Crítica de teatro
'Les amistats perilloses': la lengua de los enredos
Carol López estrena en el Lliure la versión teatral de este clásico del libertinaje, con Mónica López en un brillante papel protagonista
Manuel Pérez i Muñoz
Periodista.
No sabemos que tendrá el Lliure que atrae las polémicas como un imán. La última la ha provocado Carol López cuando explicó que en su nueva obra el catalán era la “lengua del poder”. En realidad, más allá de los acaloramientos tan propios de las redes, no hay controversia donde rascar. La directora siempre ha mezclado lenguas en sus piezas y la nueva adaptación de 'Les amistats perilloses' no es una excepción aunque se sitúe en la Francia del XVIII.
Sus dos sibilinos protagonistas se comunican entre ellos en castellano, la intimidad de la relación epistolar del original se impregna del acento cadencioso y seseante de Gonzalo Cunill, quien da vida al maquiavélico Valmont, más cercano a la sofisticada versión cinematográfica de John Malkovich que a la de Colin Firth. Su maléfica 'partenaire' es la Marquesa de Merteuil, cómplice en sus urdiduras que interpreta Mónica López en su faceta más decidida y resuelta, que desborda literalmente los límites del escenario y del teatro en un final de antología.
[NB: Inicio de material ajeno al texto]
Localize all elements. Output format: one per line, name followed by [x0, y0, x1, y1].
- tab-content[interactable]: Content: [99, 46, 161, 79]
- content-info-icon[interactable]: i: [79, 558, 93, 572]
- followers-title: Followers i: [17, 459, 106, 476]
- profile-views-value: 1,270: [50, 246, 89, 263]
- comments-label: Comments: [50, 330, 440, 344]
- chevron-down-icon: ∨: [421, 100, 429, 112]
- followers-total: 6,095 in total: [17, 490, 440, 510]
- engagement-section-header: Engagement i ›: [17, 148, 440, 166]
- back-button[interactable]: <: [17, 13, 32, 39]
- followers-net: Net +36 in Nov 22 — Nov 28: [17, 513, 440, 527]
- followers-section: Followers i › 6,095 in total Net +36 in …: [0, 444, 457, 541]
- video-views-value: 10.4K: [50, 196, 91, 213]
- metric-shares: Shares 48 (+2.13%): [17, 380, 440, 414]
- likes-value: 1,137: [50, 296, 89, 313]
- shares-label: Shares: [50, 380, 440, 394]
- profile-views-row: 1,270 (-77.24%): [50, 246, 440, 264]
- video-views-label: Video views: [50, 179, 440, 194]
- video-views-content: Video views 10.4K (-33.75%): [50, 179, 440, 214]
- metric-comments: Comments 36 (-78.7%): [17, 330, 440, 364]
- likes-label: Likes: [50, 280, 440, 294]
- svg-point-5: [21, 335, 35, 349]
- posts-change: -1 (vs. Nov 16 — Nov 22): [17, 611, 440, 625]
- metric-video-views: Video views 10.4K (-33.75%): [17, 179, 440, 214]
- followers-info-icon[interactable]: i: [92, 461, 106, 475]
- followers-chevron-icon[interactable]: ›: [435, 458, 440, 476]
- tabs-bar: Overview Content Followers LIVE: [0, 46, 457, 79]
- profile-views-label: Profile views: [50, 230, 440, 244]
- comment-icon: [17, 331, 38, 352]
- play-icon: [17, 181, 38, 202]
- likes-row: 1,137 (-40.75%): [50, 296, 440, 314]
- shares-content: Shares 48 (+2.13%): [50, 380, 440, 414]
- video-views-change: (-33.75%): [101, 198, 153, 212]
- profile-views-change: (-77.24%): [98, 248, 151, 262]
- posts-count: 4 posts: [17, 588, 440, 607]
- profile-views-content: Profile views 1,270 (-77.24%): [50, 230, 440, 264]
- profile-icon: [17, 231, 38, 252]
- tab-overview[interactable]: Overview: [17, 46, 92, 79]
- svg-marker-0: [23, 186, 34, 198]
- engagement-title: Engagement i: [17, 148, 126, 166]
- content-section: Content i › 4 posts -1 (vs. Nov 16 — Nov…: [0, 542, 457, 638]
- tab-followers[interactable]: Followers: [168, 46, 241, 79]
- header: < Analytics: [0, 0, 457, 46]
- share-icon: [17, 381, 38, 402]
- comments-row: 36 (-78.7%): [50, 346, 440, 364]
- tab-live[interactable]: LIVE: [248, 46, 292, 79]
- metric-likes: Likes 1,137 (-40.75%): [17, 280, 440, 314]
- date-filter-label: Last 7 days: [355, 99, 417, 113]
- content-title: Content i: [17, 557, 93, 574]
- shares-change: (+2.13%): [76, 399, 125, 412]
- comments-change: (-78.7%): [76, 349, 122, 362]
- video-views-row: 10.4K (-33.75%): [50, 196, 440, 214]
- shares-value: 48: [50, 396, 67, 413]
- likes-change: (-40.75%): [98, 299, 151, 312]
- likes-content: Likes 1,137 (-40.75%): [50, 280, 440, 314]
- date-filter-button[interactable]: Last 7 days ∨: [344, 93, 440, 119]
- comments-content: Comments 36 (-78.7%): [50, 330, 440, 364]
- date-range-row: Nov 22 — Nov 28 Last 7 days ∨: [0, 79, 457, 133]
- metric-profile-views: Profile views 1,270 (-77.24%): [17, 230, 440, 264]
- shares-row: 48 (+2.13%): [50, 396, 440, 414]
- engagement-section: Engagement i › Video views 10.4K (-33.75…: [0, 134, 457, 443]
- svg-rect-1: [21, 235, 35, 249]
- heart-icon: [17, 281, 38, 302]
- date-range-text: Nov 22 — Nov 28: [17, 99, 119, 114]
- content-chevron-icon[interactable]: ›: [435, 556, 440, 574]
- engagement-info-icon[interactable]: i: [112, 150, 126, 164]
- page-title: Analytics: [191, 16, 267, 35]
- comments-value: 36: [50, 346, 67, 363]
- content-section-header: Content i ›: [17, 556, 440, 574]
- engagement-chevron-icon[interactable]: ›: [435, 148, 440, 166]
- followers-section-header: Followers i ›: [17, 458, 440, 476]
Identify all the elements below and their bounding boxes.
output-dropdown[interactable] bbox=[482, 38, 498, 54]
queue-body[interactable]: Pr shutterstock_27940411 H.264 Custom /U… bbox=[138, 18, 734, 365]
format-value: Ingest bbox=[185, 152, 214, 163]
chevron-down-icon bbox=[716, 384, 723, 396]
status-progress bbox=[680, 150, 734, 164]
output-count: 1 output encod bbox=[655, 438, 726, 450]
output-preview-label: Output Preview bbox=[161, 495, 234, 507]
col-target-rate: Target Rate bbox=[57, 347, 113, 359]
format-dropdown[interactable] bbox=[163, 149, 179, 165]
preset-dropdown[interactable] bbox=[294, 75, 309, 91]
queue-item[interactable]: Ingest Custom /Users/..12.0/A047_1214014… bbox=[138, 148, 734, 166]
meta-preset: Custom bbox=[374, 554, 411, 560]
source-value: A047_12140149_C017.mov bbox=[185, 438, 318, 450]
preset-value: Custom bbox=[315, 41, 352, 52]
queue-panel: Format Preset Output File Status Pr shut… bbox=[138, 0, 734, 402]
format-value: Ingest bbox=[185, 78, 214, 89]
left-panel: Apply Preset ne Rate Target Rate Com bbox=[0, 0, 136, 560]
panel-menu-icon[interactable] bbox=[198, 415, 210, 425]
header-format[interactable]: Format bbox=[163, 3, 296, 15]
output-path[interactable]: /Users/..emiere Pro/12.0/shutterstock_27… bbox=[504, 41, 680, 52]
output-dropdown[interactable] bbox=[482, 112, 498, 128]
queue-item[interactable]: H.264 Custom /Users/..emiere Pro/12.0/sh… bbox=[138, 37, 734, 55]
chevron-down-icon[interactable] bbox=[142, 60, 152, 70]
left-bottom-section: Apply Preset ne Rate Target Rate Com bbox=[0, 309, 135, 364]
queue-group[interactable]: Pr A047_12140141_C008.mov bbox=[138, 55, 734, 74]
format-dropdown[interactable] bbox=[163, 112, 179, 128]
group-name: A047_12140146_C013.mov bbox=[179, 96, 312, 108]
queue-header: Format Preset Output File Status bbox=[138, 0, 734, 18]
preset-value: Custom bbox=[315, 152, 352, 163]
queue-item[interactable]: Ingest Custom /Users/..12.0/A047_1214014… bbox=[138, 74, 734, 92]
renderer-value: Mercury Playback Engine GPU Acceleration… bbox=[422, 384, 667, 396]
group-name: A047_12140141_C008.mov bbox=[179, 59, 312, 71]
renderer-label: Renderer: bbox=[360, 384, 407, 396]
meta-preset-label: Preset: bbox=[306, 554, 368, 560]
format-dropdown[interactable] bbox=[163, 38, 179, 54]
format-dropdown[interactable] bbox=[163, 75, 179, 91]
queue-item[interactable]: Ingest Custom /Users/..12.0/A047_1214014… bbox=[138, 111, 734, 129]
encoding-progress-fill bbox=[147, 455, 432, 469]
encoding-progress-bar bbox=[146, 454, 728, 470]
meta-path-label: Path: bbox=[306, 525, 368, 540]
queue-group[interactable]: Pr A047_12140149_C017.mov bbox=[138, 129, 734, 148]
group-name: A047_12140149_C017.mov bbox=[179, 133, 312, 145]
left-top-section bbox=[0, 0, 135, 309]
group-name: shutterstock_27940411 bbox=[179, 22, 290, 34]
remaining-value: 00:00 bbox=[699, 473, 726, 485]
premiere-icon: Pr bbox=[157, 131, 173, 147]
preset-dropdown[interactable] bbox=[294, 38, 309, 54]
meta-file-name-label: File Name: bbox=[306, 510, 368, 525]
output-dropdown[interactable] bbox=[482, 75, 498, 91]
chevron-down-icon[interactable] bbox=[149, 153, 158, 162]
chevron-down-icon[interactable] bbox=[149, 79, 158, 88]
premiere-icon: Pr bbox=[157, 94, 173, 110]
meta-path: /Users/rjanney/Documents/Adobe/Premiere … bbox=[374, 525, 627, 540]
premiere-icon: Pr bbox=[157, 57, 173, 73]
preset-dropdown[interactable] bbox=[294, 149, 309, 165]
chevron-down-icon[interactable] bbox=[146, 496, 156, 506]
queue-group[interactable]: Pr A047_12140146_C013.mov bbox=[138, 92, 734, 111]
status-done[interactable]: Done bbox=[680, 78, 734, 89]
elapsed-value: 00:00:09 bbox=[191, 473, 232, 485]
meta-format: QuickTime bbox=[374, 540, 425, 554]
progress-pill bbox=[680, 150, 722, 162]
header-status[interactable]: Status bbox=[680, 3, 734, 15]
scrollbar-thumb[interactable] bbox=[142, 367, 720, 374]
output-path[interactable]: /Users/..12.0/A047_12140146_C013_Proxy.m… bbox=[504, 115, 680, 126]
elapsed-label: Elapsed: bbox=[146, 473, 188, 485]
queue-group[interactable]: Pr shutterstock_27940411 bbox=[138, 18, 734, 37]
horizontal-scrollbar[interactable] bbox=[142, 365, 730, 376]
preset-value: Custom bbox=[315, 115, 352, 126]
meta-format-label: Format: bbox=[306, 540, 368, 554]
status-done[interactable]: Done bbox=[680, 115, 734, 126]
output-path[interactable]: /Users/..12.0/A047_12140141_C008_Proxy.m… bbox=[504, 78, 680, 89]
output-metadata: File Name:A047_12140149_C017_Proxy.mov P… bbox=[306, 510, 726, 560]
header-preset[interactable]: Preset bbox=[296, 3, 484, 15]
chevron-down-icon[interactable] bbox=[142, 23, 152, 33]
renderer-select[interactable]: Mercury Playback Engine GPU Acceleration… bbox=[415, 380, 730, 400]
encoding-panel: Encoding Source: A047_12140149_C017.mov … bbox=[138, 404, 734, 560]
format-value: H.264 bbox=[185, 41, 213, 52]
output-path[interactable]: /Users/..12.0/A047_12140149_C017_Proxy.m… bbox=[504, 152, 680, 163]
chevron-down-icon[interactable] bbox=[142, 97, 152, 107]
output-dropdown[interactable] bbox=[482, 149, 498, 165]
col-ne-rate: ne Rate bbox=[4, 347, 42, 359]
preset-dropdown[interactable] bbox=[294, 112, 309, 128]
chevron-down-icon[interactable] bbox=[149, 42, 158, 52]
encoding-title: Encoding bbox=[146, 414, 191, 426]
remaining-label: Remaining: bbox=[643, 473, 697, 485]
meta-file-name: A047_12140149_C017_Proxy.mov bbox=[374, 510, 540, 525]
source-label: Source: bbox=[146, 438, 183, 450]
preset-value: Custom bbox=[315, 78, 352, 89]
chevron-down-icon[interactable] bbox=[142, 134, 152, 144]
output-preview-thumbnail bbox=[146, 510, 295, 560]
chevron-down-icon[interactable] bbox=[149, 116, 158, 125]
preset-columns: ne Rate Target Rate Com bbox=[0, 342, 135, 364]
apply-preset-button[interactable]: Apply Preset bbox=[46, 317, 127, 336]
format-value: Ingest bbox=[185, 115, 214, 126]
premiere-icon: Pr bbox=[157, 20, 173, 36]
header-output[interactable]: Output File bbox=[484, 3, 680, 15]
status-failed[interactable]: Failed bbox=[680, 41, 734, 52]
Más cine, porque la propuesta recuerda en algunos momentos la 'Marie Antoinette' de Sofia Coppola con sus abundantes anacronismos que saltan del rococó al rock contemporáneo, lámparas de araña que dan paso a las bolas de espejo de las discotecas, y algún azucarado número musical que encajaría en 'La La Land'. Un guisado peculiar, pero que sorprendentemente cuaja dentro del espíritu irreverente del libro de partida. Permanece el retrato de la decadencia intelectual y las costumbres ociosas prerrevolucionarias, un tratado sobre la fina línea que separa las altas y las bajas pasiones.
Chispeantes diálogos
Seduce de entrada la adaptación teatral que se ha marcado la López directora porque ha sabido transformar las cartas en chispeantes diálogos llenos de enredos. Vuelta de tuerca a los personajes para dar un aire más empoderado a la ultrajada Cécile, rol que Elena Tarrats lleva obediente de la ñoñería al arrebato; o la virtuosa Madame de Tourvel de Mima Riera, que traza un arco muy rico de la virtud hasta su caída entre las sombras. Y aunque Marta Pérez aún consigue colar algún gag de soslayo, el resto del reparto queda atrapado en la tendencia al trazo grueso, a simplificar una novela construida con imbricada sutilidad que no acaba de despegar en matices y dobles sentidos.
El cinismo se moderniza, se viste de miriñaque pero con gafas de sol (certera caracterización de Nídia Tusal). La amoralidad galopante de los libertinos choca con la lectura del presente: ahí está tal cual la violación de una menor que golpea en lo políticamente correcto. Para que luego digan que impera una nueva era censora y puritana.